Saved entries:
*** Begin section ***
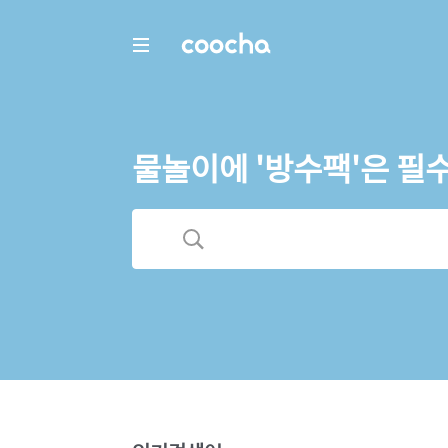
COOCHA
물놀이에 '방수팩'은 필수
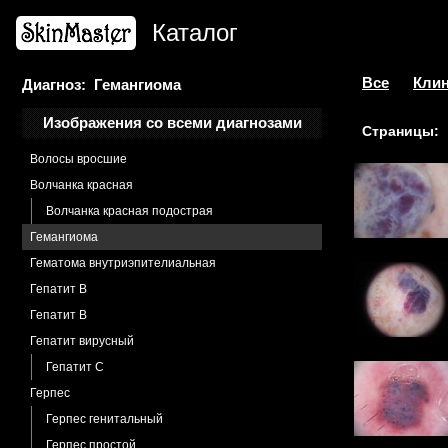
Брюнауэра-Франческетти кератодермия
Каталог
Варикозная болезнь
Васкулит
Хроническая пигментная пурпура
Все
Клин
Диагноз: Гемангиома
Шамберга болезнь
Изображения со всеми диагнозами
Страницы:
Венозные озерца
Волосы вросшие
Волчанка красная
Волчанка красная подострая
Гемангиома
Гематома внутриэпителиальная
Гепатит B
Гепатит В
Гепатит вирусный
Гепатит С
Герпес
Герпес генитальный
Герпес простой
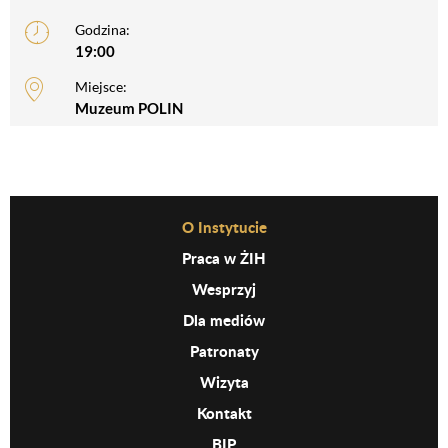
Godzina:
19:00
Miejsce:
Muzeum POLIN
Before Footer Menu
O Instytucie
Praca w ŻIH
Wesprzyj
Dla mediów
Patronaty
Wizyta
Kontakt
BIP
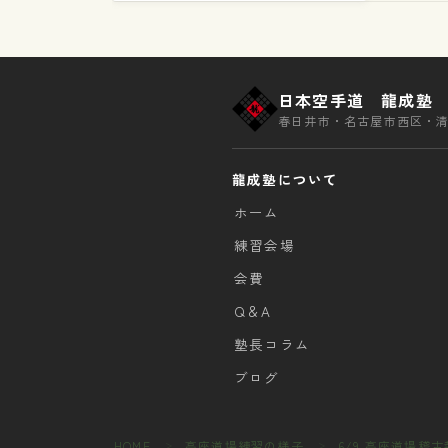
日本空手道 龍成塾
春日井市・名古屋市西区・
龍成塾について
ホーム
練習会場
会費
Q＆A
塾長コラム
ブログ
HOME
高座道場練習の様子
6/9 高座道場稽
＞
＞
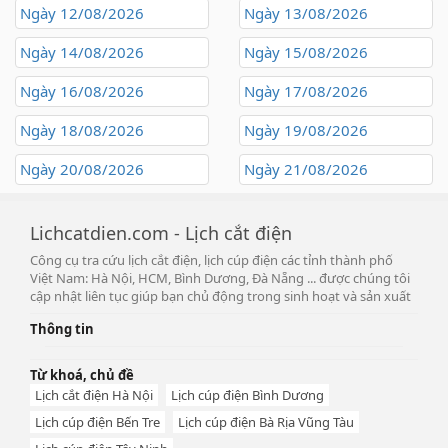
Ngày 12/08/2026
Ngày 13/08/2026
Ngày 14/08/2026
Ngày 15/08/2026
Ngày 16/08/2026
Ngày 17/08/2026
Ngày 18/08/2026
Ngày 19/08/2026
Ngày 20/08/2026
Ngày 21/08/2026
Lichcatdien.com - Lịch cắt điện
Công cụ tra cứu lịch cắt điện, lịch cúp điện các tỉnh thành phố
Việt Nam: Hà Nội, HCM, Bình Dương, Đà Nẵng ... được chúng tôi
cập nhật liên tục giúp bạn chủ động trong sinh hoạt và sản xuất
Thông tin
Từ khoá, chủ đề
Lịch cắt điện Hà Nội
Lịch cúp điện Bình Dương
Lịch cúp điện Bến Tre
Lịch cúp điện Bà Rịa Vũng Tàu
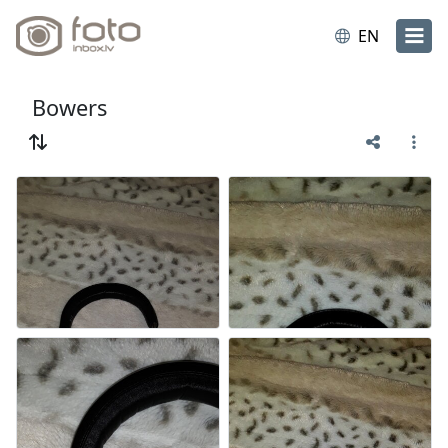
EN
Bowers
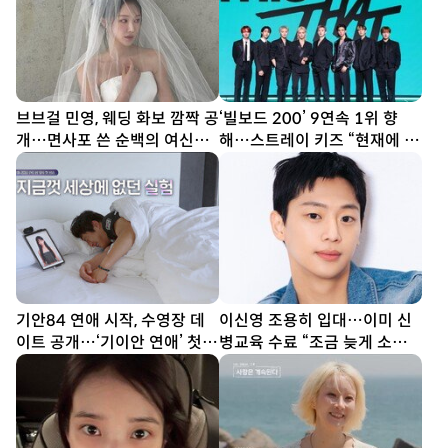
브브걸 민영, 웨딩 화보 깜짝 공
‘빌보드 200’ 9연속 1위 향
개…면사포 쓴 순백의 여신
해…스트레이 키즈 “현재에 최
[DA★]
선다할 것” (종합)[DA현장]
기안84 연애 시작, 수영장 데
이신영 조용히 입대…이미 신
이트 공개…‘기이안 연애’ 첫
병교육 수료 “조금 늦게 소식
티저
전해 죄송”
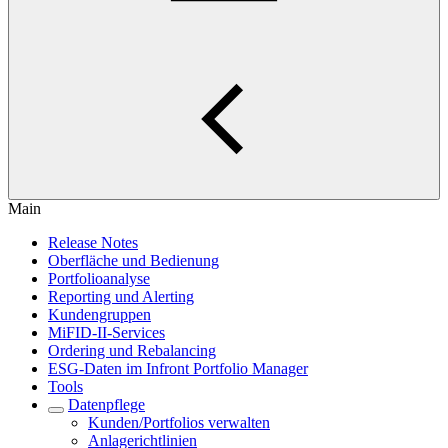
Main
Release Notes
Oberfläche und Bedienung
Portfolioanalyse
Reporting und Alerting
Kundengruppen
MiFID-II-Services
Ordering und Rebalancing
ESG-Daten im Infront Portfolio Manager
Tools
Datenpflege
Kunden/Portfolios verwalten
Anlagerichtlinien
*** End section ***
*** Begin section ***
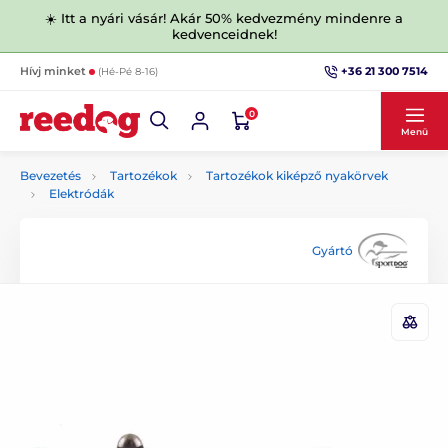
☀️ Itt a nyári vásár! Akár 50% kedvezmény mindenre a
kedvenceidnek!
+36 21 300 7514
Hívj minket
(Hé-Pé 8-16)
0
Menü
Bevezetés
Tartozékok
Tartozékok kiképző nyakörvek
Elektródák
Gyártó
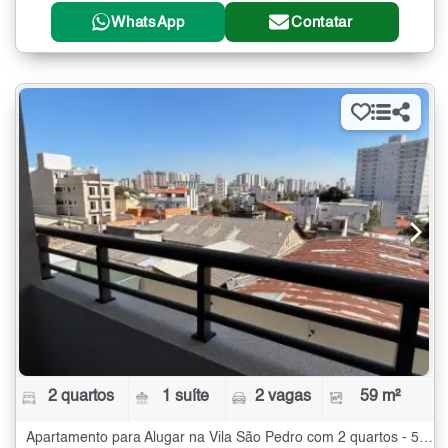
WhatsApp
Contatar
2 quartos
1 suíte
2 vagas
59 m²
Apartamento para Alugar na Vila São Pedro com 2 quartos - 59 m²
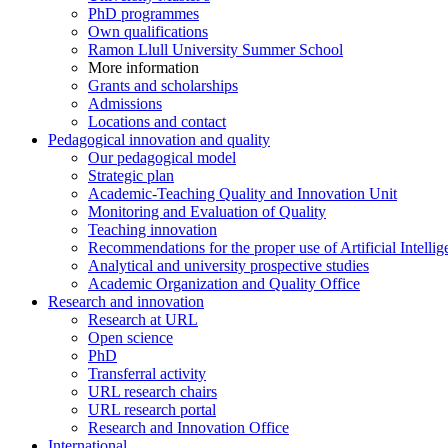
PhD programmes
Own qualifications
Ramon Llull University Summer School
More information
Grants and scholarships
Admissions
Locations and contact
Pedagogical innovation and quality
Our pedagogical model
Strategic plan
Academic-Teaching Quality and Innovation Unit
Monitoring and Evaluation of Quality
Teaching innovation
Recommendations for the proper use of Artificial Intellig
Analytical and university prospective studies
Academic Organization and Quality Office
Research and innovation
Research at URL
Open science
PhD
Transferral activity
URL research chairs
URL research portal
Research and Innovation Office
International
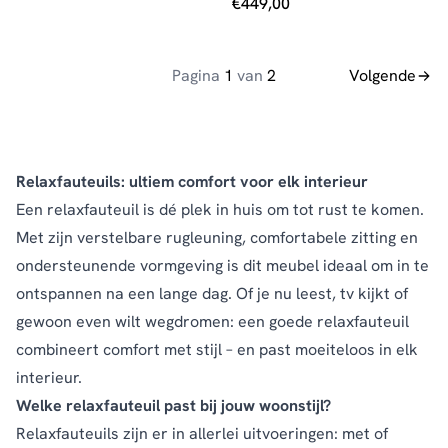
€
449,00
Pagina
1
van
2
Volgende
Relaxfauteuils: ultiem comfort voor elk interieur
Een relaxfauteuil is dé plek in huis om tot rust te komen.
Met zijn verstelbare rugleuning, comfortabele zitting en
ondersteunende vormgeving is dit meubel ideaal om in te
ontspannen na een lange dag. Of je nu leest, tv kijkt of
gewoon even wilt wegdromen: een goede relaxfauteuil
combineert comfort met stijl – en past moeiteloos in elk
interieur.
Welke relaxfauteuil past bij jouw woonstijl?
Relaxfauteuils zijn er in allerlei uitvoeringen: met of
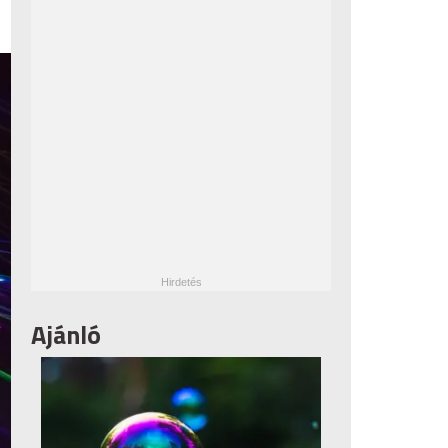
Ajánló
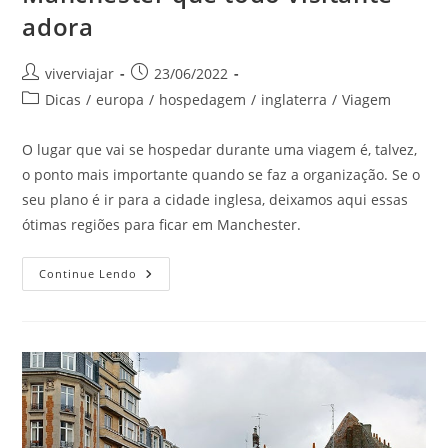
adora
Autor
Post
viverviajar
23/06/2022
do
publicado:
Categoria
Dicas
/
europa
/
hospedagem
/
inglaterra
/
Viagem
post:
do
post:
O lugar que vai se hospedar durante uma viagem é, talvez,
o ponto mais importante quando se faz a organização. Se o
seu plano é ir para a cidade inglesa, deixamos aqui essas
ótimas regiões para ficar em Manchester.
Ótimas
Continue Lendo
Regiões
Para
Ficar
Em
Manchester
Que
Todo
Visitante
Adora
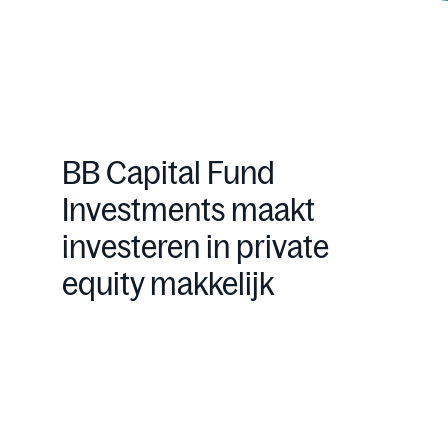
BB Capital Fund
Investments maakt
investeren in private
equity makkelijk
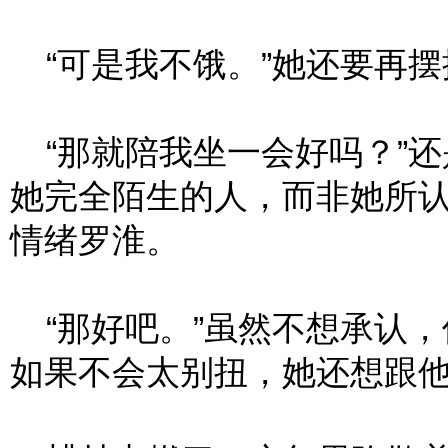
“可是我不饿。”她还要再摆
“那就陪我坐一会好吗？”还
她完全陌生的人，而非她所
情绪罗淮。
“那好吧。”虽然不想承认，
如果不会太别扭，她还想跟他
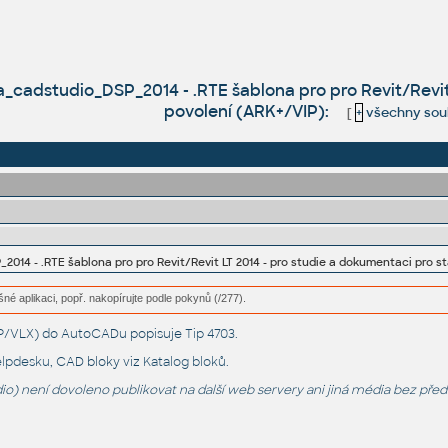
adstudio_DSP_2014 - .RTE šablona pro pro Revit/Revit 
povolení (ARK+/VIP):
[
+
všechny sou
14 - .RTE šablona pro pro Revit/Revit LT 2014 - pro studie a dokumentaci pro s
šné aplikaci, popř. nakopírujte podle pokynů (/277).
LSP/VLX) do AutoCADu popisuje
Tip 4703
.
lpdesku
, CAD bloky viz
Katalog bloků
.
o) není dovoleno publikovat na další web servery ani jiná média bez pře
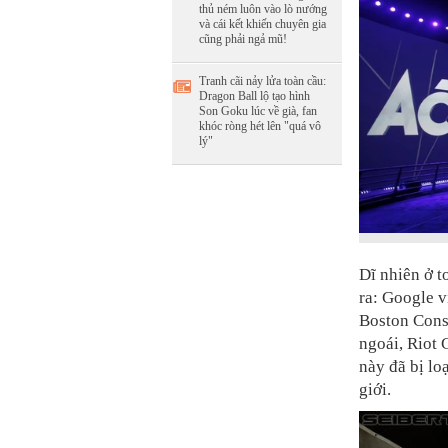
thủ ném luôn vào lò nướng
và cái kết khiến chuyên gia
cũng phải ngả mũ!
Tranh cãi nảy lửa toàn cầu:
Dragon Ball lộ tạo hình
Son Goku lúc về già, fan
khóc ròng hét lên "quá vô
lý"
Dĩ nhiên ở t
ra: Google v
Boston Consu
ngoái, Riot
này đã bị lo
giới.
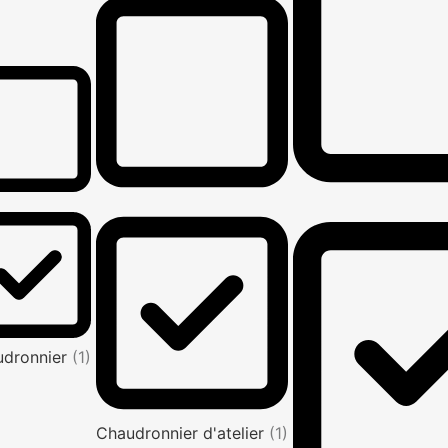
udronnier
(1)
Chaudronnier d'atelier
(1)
*** End section ***
§ **About this task**: Check each line of the data above for the string "Волчанка" and report only how many lines have it.

§ **Answer**: 2